Suddenly Fred Simpson, who headed the march, stopped, and, raising
his stetson on the end of his staff, gave a mighty shout. His example
was followed by the others as they gained the summit of the hilly
road. Almost beneath his feet, and extending as far as the eye could
see, was the sea, bathed in all the reflected glory of the setting
sun. Not one of the Scouts had previously seen the sun set in the
sea: their knowledge of the seaside was confined to the Kentish and
Essex coast towns where the orb of day appears to sink to rest behind
the inland hills.

On either hand dark red cliffs cut the skyline, forming the
extremities of Polkerwyck Bay. The headlands, fantastic in shape,
reared themselves boldly to a height of nearly three hundred feet. On
the easternmost point, appropriately named Beware Head, stood a tall
granite lighthouse, the stonework painted in red and black bands.

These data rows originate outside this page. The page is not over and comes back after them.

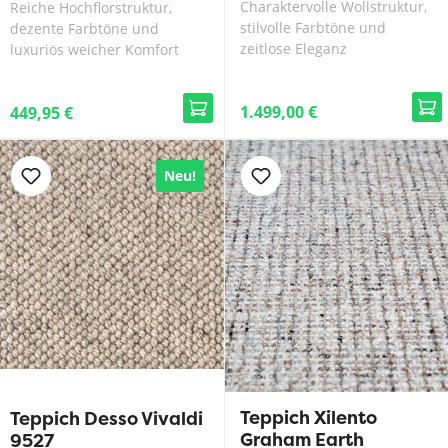
cm
300 cm
Charaktervolle Wollstruktur,
Reiche Hochflorstruktur,
stilvolle Farbtöne und
dezente Farbtöne und
zeitlose Eleganz
luxuriös weicher Komfort
1.499,00 €
449,95 €
Neu!
Teppich Xilento
Teppich Desso Vivaldi
Graham Earth
9527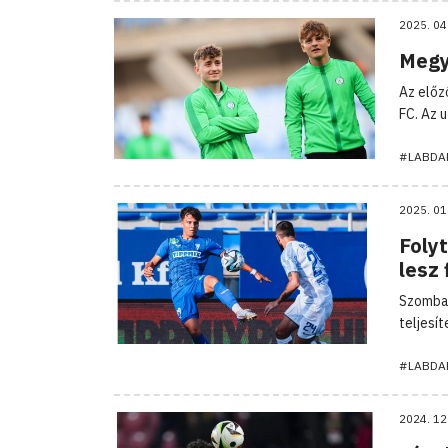
2025. 04
Megy 
Az előz
FC. Az 
#LABDA
2025. 01
Folyt
lesz
Szombat
teljesít
#LABDA
2024. 12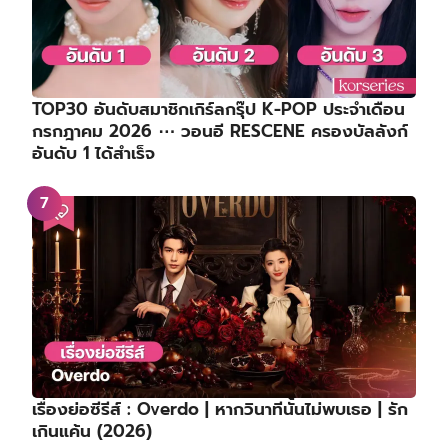
TOP30 อันดับสมาชิกเกิร์ลกรุ๊ป K-POP ประจำเดือน
กรกฎาคม 2026 ⋯ วอนอี RESCENE ครองบัลลังก์
อันดับ 1 ได้สำเร็จ
เรื่องย่อซีรีส์ : Overdo | หากวินาทีนั้นไม่พบเธอ | รัก
เกินแค้น (2026)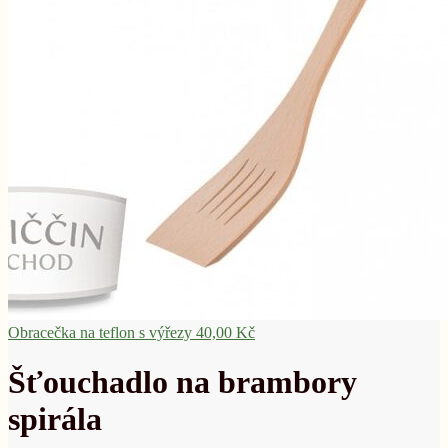
Obracečka na teflon s výřezy
40,00
Kč
Šťouchadlo na brambory
spirála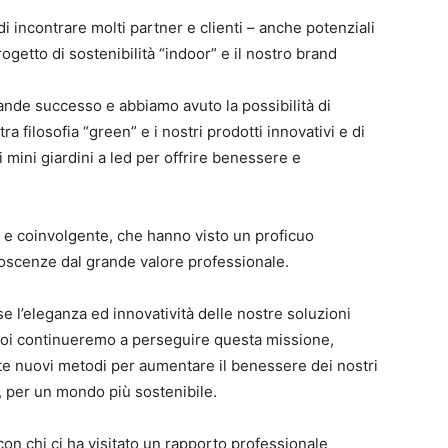
i incontrare molti partner e clienti – anche potenziali
getto di sostenibilità “indoor” e il nostro brand
nde successo e abbiamo avuto la possibilità di
tra filosofia “green” e i nostri prodotti innovativi e di
i mini giardini a led per offrire benessere e
nsa e coinvolgente, che hanno visto un proficuo
oscenze dal grande valore professionale.
 l’eleganza ed innovatività delle nostre soluzioni
e noi continueremo a perseguire questa missione,
te nuovi metodi per aumentare il benessere dei nostri
ti, per un mondo più sostenibile.
on chi ci ha visitato un rapporto professionale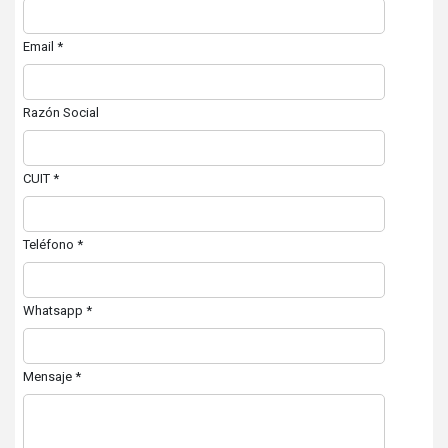
Email
*
Razón Social
CUIT
*
Teléfono
*
Whatsapp
*
Mensaje
*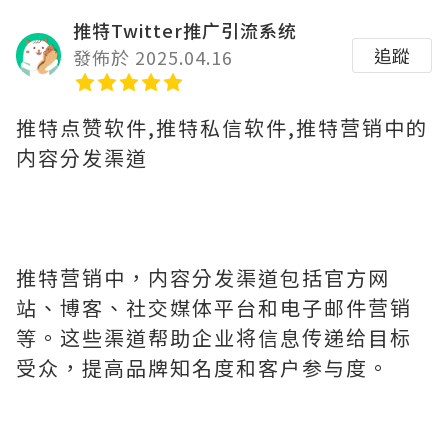
推特Twitter推广引流系统
追蹤
發佈於 2025.04.16
推特点赞软件,推特私信软件,推特营销中的
内容分发渠道
推特营销中，内容分发渠道包括官方网
站、博客、社交媒体平台和电子邮件营销
等。这些渠道帮助企业将信息传递给目标
受众，提高品牌知名度和客户参与度。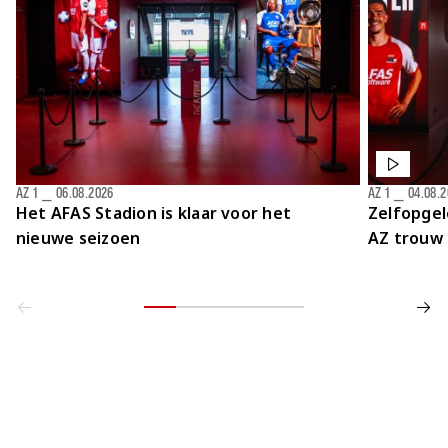
AZ 1
⎯
06.08.2026
AZ 1
⎯
04.08.
Het AFAS Stadion is klaar voor het
Zelfopgel
nieuwe seizoen
AZ trouw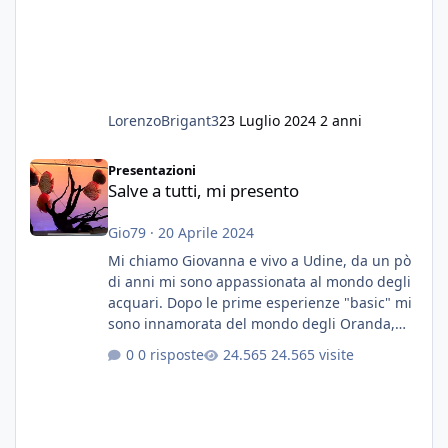
LorenzoBrigant3
23 Luglio 2024
2 anni
Salve a tutti, mi presento
Presentazioni
Salve a tutti, mi presento
Gio79
·
20 Aprile 2024
Mi chiamo Giovanna e vivo a Udine, da un pò
di anni mi sono appassionata al mondo degli
acquari. Dopo le prime esperienze "basic" mi
sono innamorata del mondo degli Oranda,
più precisamente dei Shogun e testa di leone.
0 risposte
24.565 visite
E' stata una bella scuola per quanto riguarda
ogni forma di malattia......attualmente ne
possiedo otto, in salute, di circa 14 cm in un
acquario dedicato unicamente a loro. Da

On
the western headland - Refuge Point - stood the white-washed houses of
the coastguard station. Between the headlands was Polkerwyck Bay, the
village giving it its name nestling on either side of a small tidal
estuary, and enclosed by a gorge so narrow and so deep that the
Scouts imagined that they could throw a pebble from the road upon the
stone roofs of the picturesque cottages.

Of the estuary, and separated from the land by a stretch of deep blue
water, lay what appeared to be a small rock.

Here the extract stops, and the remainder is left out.